# My 2013 in beans



## lookseehear (Jul 16, 2010)

Last new year a few people (I think Gary may have been one) had kept all their bags from coffee bought during the year and posted up a picture of them all. I liked the idea and did the same for 2013. There are definitely one or two missing but this should be most of them - actually less than I expected!

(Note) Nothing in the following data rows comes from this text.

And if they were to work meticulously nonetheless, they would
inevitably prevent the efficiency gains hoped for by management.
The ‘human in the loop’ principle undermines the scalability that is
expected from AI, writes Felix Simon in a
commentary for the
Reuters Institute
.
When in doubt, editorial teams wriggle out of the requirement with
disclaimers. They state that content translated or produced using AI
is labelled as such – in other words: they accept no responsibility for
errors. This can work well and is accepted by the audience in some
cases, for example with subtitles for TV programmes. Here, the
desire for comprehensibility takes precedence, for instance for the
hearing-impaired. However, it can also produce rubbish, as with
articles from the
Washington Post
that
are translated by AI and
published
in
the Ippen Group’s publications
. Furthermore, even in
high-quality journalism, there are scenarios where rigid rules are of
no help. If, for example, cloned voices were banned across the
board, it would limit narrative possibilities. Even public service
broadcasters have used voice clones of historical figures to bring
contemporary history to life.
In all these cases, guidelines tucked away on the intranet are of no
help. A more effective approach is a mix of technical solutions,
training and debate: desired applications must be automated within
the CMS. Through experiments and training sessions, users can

Also if any home roasters want 20 or so Hasbean bags for the cost of postage let me know - otherwise they're going in the bin!


----------



## DavidBondy (Aug 17, 2010)

I'm a home roaster and down to my last bag. I'd be pleased to take them off your hands! DB


----------



## Sofmonk (Jul 25, 2013)

Hi DB, I am new to the home roasting scene. Currently I am buying my green beans from Has bean and Rave. Can you recommend any other competitively priced sellers? Thanks

Sent from my Nexus 7 using Tapatalk


----------



## DavidBondy (Aug 17, 2010)

Sofmonk said:


> Can you recommend any other competitively priced sellers?


Well, I'm currently working my way through a 20kg mixed batch from Bella Barista.

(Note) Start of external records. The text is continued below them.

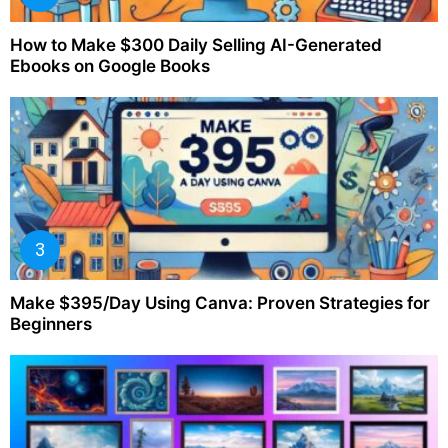
How to Make $300 Daily Selling AI-Generated
Ebooks on Google Books
Make $395/Day Using Canva: Proven Strategies for
Beginners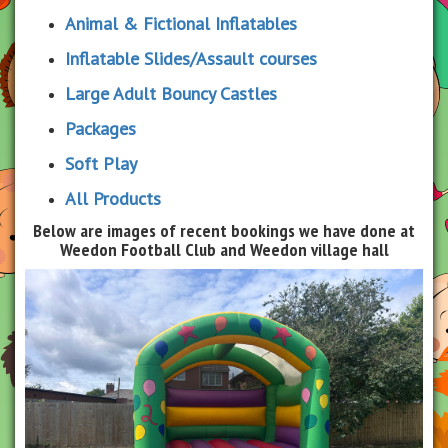
Animal & Fictional Inflatables
Inflatable Slides/Assault courses
Large Adult Bouncy Castles
Packages
Soft Play
All Products
Below are images of recent bookings we have done at
Weedon Football Club and Weedon village hall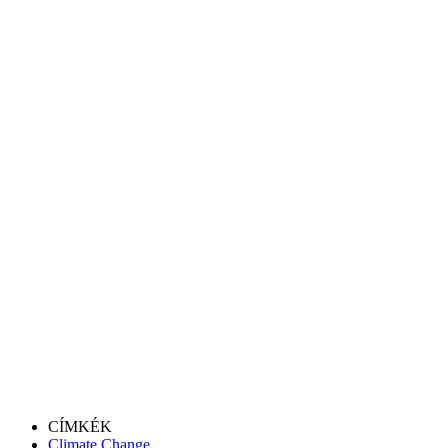
CÍMKÉK
Climate Change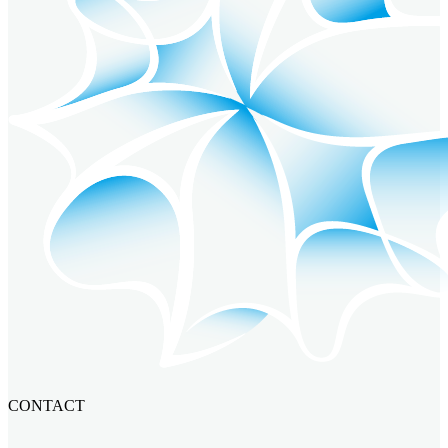
CONTACT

As soon as that lot is gone (and I may just flog some off cheap here to clear the decks) then I will be going back to buying Old Brown Java from Another Coffee. Their prices are competitive (under £20 for 2kg) and they offer free delivery over £50.

I've never had a bad experience dealing with them!

DB


----------



## Daren (Jan 16, 2012)

The Hasbean baked bean can is genius.


----------